[Start of Attachment]

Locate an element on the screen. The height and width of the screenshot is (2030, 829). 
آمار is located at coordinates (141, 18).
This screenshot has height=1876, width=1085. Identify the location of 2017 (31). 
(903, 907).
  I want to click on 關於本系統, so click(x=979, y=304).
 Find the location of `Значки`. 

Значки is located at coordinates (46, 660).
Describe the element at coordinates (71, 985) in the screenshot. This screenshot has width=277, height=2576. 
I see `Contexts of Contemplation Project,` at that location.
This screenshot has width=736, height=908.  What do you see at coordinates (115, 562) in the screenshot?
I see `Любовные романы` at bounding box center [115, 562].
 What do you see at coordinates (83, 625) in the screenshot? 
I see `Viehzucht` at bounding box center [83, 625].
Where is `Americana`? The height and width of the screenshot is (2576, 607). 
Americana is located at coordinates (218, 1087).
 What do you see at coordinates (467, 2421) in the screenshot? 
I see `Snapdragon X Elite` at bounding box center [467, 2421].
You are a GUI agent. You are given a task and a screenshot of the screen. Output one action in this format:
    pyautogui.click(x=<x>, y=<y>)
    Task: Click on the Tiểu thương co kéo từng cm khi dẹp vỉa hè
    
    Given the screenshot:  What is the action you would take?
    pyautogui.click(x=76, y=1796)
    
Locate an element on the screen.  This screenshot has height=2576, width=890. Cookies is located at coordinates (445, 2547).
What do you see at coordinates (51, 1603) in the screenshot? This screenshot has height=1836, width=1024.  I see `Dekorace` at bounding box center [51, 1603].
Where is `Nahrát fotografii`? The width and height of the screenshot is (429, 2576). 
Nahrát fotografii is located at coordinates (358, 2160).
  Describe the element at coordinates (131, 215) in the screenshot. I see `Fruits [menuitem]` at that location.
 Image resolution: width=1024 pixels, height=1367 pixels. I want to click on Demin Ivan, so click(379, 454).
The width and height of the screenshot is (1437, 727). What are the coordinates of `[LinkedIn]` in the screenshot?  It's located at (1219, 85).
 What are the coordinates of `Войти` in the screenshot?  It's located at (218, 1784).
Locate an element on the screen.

[End of Attachment]

Exercise instructions
Your answer should hold exactly the lines from the one containing "The width and height of the screenshot is (1437, 727)." through the end of the entries above, and nothing else.

Solution to this problem
The width and height of the screenshot is (1437, 727). What are the coordinates of `[LinkedIn]` in the screenshot?  It's located at (1219, 85).
 What are the coordinates of `Войти` in the screenshot?  It's located at (218, 1784).
Locate an element on the screen.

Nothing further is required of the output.